Southwark has a long and varied history dating all the way back to the Roman occupation.
Its rapid growth was due to its location at the other end of London Bridge – the only bridge over the Thames for centuries. It remained the only part of the south side to be settled right up until the mid-1700s.
Travellers would all have to enter the City through the long roads leading up from Kent, and it became a lodestone for inns, taverns and every other noisy pursuit. Its location outside the City walls gave it a modicum of independence so brothels, bear-baiting pits and theatres all congregated to service the sinful locals.

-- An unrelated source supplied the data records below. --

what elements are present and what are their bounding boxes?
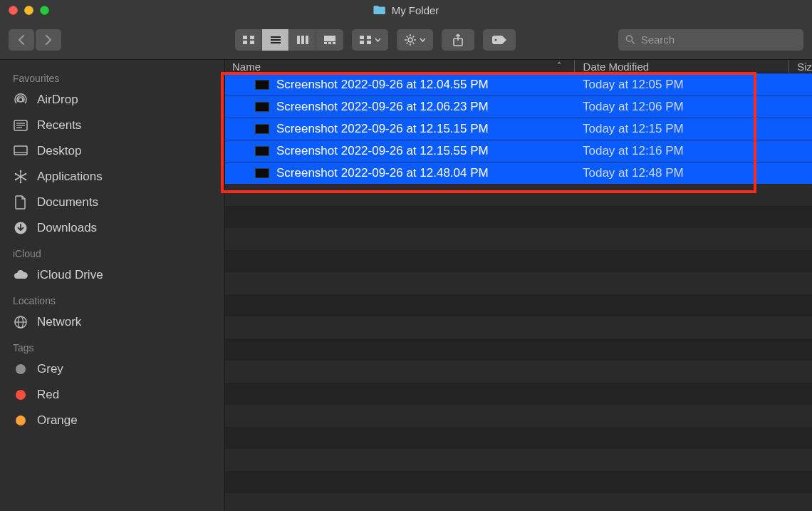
svg-rect-8: [301, 36, 304, 44]
airdrop-icon: [13, 93, 28, 107]
sidebar-item-label: Desktop: [37, 144, 81, 158]
window-title: My Folder: [373, 4, 439, 16]
file-date: Today at 12:15 PM: [574, 122, 788, 136]
nav-buttons: [9, 29, 61, 51]
sidebar-tag-grey[interactable]: Grey: [0, 356, 224, 382]
svg-point-42: [15, 179, 17, 181]
svg-point-18: [408, 38, 412, 42]
file-row[interactable]: Screenshot 2022-09-26 at 12.04.55 PM Tod…: [225, 73, 812, 96]
search-icon: [625, 34, 635, 45]
share-icon: [452, 33, 464, 46]
sidebar-item-network[interactable]: Network: [0, 309, 224, 335]
svg-rect-9: [306, 36, 308, 44]
gallery-icon: [323, 35, 336, 45]
file-date: Today at 12:05 PM: [574, 78, 788, 92]
svg-rect-1: [250, 36, 254, 39]
recents-icon: [13, 120, 28, 131]
view-mode-group: [235, 29, 343, 51]
file-row[interactable]: Screenshot 2022-09-26 at 12.15.15 PM Tod…: [225, 118, 812, 140]
maximize-button[interactable]: [40, 6, 49, 15]
svg-line-26: [413, 36, 415, 37]
search-field[interactable]: [618, 29, 803, 51]
desktop-icon: [13, 145, 28, 157]
grid-stack-icon: [359, 35, 372, 45]
gallery-view-button[interactable]: [316, 29, 343, 51]
file-name: Screenshot 2022-09-26 at 12.06.23 PM: [276, 100, 489, 114]
tag-dot-icon: [13, 390, 28, 400]
back-button[interactable]: [9, 29, 34, 51]
svg-rect-36: [14, 146, 27, 155]
svg-rect-0: [243, 36, 247, 39]
gear-icon: [404, 33, 417, 46]
sidebar-item-recents[interactable]: Recents: [0, 113, 224, 138]
chevron-down-icon: [420, 38, 426, 42]
folder-icon: [373, 5, 386, 15]
column-view-button[interactable]: [289, 29, 316, 51]
sidebar-item-downloads[interactable]: Downloads: [0, 215, 224, 241]
sidebar-item-icloud-drive[interactable]: iCloud Drive: [0, 262, 224, 288]
applications-icon: [13, 170, 28, 184]
network-icon: [13, 315, 28, 329]
column-header-size[interactable]: Siz: [788, 61, 812, 73]
search-input[interactable]: [641, 33, 796, 46]
svg-rect-2: [243, 41, 247, 44]
share-button[interactable]: [442, 29, 474, 51]
sidebar-item-airdrop[interactable]: AirDrop: [0, 87, 224, 113]
downloads-icon: [13, 221, 28, 235]
sidebar-item-label: Applications: [37, 170, 103, 184]
icon-view-button[interactable]: [235, 29, 262, 51]
column-headers: Name ˄ Date Modified Siz: [225, 60, 812, 73]
cloud-icon: [13, 270, 28, 280]
sidebar-item-label: iCloud Drive: [37, 268, 103, 282]
svg-rect-12: [328, 42, 331, 44]
sidebar-item-documents[interactable]: Documents: [0, 190, 224, 215]
columns-icon: [296, 35, 309, 45]
svg-line-30: [632, 41, 635, 44]
finder-window: My Folder: [0, 0, 812, 511]
file-row[interactable]: Screenshot 2022-09-26 at 12.06.23 PM Tod…: [225, 96, 812, 118]
file-thumb-icon: [255, 146, 269, 156]
svg-rect-14: [360, 36, 364, 39]
svg-point-28: [495, 38, 497, 41]
list-view-button[interactable]: [262, 29, 289, 51]
file-row[interactable]: Screenshot 2022-09-26 at 12.48.04 PM Tod…: [225, 162, 812, 184]
column-header-date[interactable]: Date Modified: [575, 61, 788, 73]
file-row[interactable]: Screenshot 2022-09-26 at 12.15.55 PM Tod…: [225, 140, 812, 162]
svg-rect-7: [297, 36, 300, 44]
sidebar-header-favourites: Favourites: [0, 66, 224, 87]
toolbar: [0, 20, 812, 60]
svg-rect-5: [271, 39, 281, 41]
sidebar-item-label: Grey: [37, 362, 63, 376]
column-header-date-label: Date Modified: [583, 61, 650, 73]
forward-button[interactable]: [36, 29, 61, 51]
tag-dot-icon: [13, 415, 28, 425]
minimize-button[interactable]: [24, 6, 33, 15]
chevron-down-icon: [375, 38, 381, 42]
sidebar: Favourites AirDrop Recents Desktop: [0, 60, 225, 511]
traffic-lights: [0, 6, 49, 15]
sidebar-item-label: Documents: [37, 195, 98, 210]
sidebar-tag-orange[interactable]: Orange: [0, 408, 224, 433]
grid-icon: [242, 35, 255, 45]
svg-rect-6: [271, 42, 281, 43]
sidebar-item-desktop[interactable]: Desktop: [0, 138, 224, 164]
group-button[interactable]: [352, 29, 388, 51]
file-date: Today at 12:06 PM: [574, 100, 788, 114]
window-title-text: My Folder: [392, 4, 439, 16]
file-thumb-icon: [255, 168, 269, 178]
close-button[interactable]: [9, 6, 18, 15]
sidebar-header-icloud: iCloud: [0, 241, 224, 262]
file-name: Screenshot 2022-09-26 at 12.15.15 PM: [276, 122, 489, 136]
action-button[interactable]: [397, 29, 433, 51]
svg-rect-11: [324, 42, 327, 44]
sidebar-tag-red[interactable]: Red: [0, 382, 224, 408]
tags-button[interactable]: [483, 29, 516, 51]
file-name: Screenshot 2022-09-26 at 12.48.04 PM: [276, 166, 489, 180]
sidebar-item-applications[interactable]: Applications: [0, 164, 224, 190]
column-header-name[interactable]: Name ˄: [232, 61, 574, 73]
list-icon: [269, 35, 282, 45]
sidebar-header-tags: Tags: [0, 335, 224, 356]
sidebar-item-label: Red: [37, 388, 59, 402]
sidebar-item-label: Downloads: [37, 221, 97, 235]
sidebar-item-label: Network: [37, 315, 81, 329]
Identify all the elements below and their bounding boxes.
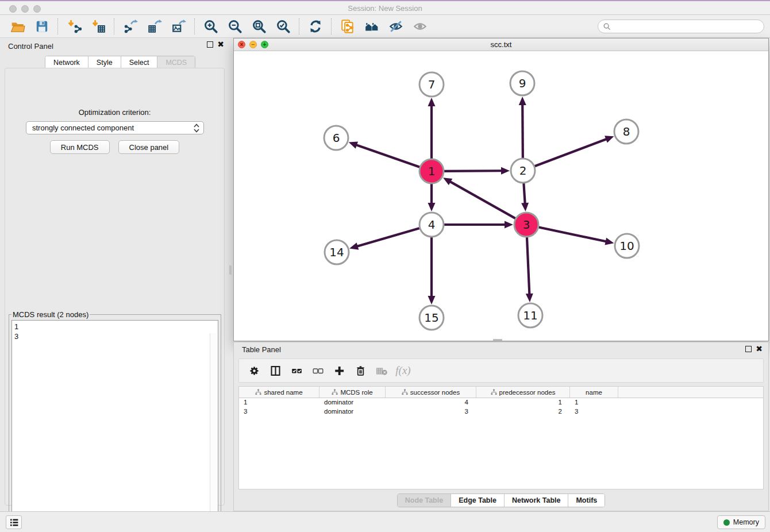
graph-node-15[interactable]: 15 [419, 306, 444, 330]
tab-style[interactable]: Style [88, 56, 121, 68]
table-cell[interactable]: 3 [239, 407, 319, 417]
graph-edge-4-3[interactable] [444, 221, 513, 229]
zoom-fit-button[interactable] [247, 17, 271, 36]
export-table-button[interactable] [143, 17, 167, 36]
tab-edge-table[interactable]: Edge Table [451, 494, 505, 507]
select-all-rows-button[interactable] [286, 362, 307, 379]
export-table-icon [147, 19, 162, 34]
tab-mcds[interactable]: MCDS [157, 56, 195, 68]
task-history-button[interactable] [6, 515, 22, 529]
graph-node-2[interactable]: 2 [511, 159, 535, 183]
close-panel-button[interactable]: Close panel [118, 140, 180, 154]
open-file-button[interactable] [6, 17, 30, 36]
graph-node-9[interactable]: 9 [510, 71, 534, 95]
close-table-panel-icon[interactable]: ✖ [756, 346, 763, 352]
horizontal-splitter-handle[interactable] [493, 339, 502, 341]
tab-node-table[interactable]: Node Table [398, 494, 451, 507]
deselect-all-rows-button[interactable] [307, 362, 329, 379]
node-table: shared nameMCDS rolesuccessor nodesprede… [238, 386, 764, 489]
graph-node-11[interactable]: 11 [518, 303, 542, 327]
first-neighbors-button[interactable] [360, 17, 384, 36]
column-header-name[interactable]: name [570, 387, 618, 398]
save-session-button[interactable] [30, 17, 54, 36]
export-network-button[interactable] [118, 17, 143, 36]
column-header-MCDS-role[interactable]: MCDS role [319, 387, 386, 398]
graph-node-14[interactable]: 14 [325, 240, 349, 264]
float-table-panel-icon[interactable] [745, 346, 752, 352]
clone-network-button[interactable] [336, 17, 360, 36]
graph-edge-1-7[interactable] [428, 98, 436, 159]
close-panel-icon[interactable]: ✖ [217, 41, 224, 48]
result-scrollbar[interactable] [210, 333, 217, 532]
application-window: Session: New Session Control Panel ✖ Net… [0, 0, 770, 532]
table-row[interactable]: 3dominator323 [239, 407, 763, 417]
tab-network-table[interactable]: Network Table [505, 494, 569, 507]
vertical-splitter-handle[interactable] [229, 265, 232, 275]
import-table-button[interactable] [86, 17, 110, 36]
tab-motifs[interactable]: Motifs [568, 494, 605, 507]
zoom-selected-button[interactable] [271, 17, 295, 36]
table-row[interactable]: 1dominator411 [239, 398, 763, 407]
graph-edge-1-2[interactable] [444, 167, 510, 175]
mcds-result-textarea[interactable]: 1 3 [11, 320, 218, 522]
table-cell[interactable]: 1 [239, 398, 319, 407]
graph-edge-4-15[interactable] [428, 237, 436, 304]
column-header-shared-name[interactable]: shared name [239, 387, 319, 398]
criterion-dropdown[interactable]: strongly connected component [26, 121, 204, 134]
delete-column-button[interactable] [350, 362, 371, 379]
zoom-out-button[interactable] [223, 17, 247, 36]
column-header-successor-nodes[interactable]: successor nodes [386, 387, 476, 398]
table-cell[interactable]: 2 [476, 407, 570, 417]
float-panel-icon[interactable] [207, 41, 213, 48]
graph-node-4[interactable]: 4 [419, 213, 444, 237]
network-window-titlebar[interactable]: × − + scc.txt [234, 38, 768, 51]
graph-edge-1-6[interactable] [349, 141, 420, 167]
table-cell[interactable]: 3 [570, 407, 618, 417]
hide-selected-button[interactable] [384, 17, 408, 36]
memory-label: Memory [733, 518, 759, 526]
table-cell[interactable]: 1 [476, 398, 570, 407]
import-network-button[interactable] [62, 17, 86, 36]
run-mcds-button[interactable]: Run MCDS [50, 140, 110, 154]
tab-select[interactable]: Select [121, 56, 158, 68]
import-table-icon [91, 19, 106, 34]
graph-edge-4-14[interactable] [349, 228, 419, 249]
graph-edge-2-9[interactable] [519, 97, 526, 158]
export-image-button[interactable] [167, 17, 191, 36]
zoom-in-button[interactable] [199, 17, 223, 36]
graph-node-10[interactable]: 10 [615, 234, 639, 258]
table-cell[interactable]: 3 [386, 407, 476, 417]
memory-button[interactable]: Memory [717, 515, 765, 529]
window-titlebar: Session: New Session [0, 0, 770, 15]
refresh-layout-button[interactable] [303, 17, 328, 36]
add-column-button[interactable] [329, 362, 350, 379]
graph-edge-1-4[interactable] [428, 184, 436, 211]
search-box[interactable] [598, 20, 764, 33]
network-canvas[interactable]: 7968124314101511 [234, 51, 768, 341]
graph-edge-3-10[interactable] [539, 228, 614, 245]
graph-edge-2-3[interactable] [521, 183, 529, 211]
svg-text:1: 1 [428, 164, 436, 178]
table-cell[interactable]: 1 [570, 398, 618, 407]
graph-edge-3-11[interactable] [526, 237, 533, 302]
table-cell[interactable]: dominator [319, 407, 386, 417]
graph-edge-2-8[interactable] [535, 136, 614, 166]
graph-node-6[interactable]: 6 [324, 126, 348, 150]
deselect-all-rows-icon [312, 365, 324, 377]
tab-network[interactable]: Network [45, 56, 88, 68]
column-header-predecessor-nodes[interactable]: predecessor nodes [476, 387, 570, 398]
graph-edge-3-1[interactable] [443, 178, 515, 218]
table-cell[interactable]: dominator [319, 398, 386, 407]
graph-node-7[interactable]: 7 [419, 72, 444, 97]
graph-node-1[interactable]: 1 [419, 159, 444, 183]
table-cell[interactable]: 4 [386, 398, 476, 407]
zoom-in-icon [203, 19, 218, 34]
graph-node-8[interactable]: 8 [614, 119, 638, 144]
column-type-icon [491, 389, 497, 395]
graph-node-3[interactable]: 3 [514, 213, 538, 237]
svg-text:2: 2 [519, 164, 527, 178]
search-input[interactable] [611, 21, 764, 32]
show-columns-button[interactable] [265, 362, 286, 379]
toolbar-separator [194, 18, 195, 34]
table-settings-button[interactable] [244, 362, 265, 379]
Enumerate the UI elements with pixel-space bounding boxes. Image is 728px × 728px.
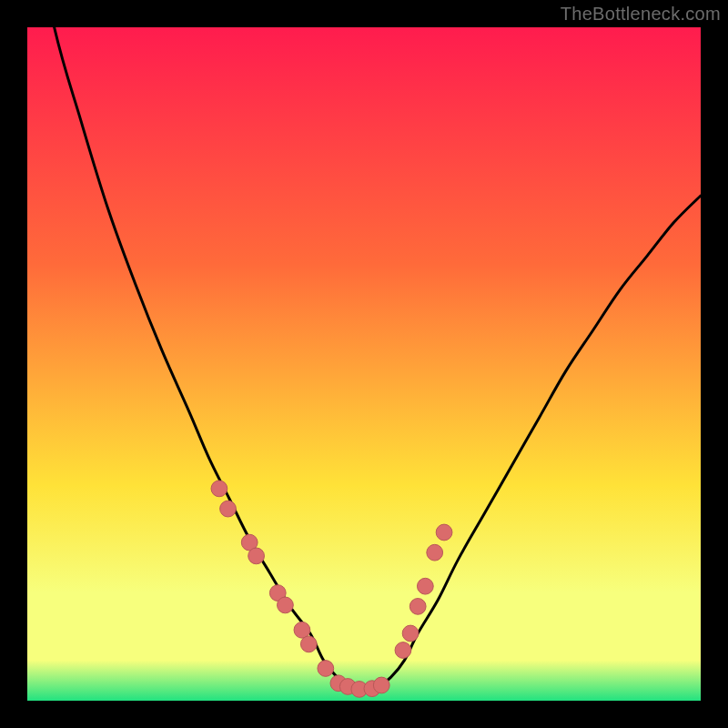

Some of these inns later gained a national fame, like the popular White Hart in Shakespeare’s Henry VI. This was also mentioned in Charles Dickens’ The Pickwick Papers. Another favourite pub was The Tabard, where Chaucer sent his twenty-nine pilgrims in The Canterbury Tales. The only old inn to survive to this day is the George Inn, built in 1677.
Southwark eventually merged into the rest of central London when Westminster Bridge was built in 1750. This was quickly followed by Blackfriars Bridge in 1769, and buildings spread out along Bankside and Borough.
Southwark Cathedral dates back to the 9th-century AD, when the Bishop of Winchester erected a church on the site. That burnt down in a blaze, and was rebuilt by Augustinian monks in 1106. That lasted for another hundred years, before succumbing to more flames. The building that we see today is late 14th-century.
Its relatively small stature (for a cathedral) resides in its original role as a parish church – it only gained cathedral status in 1905.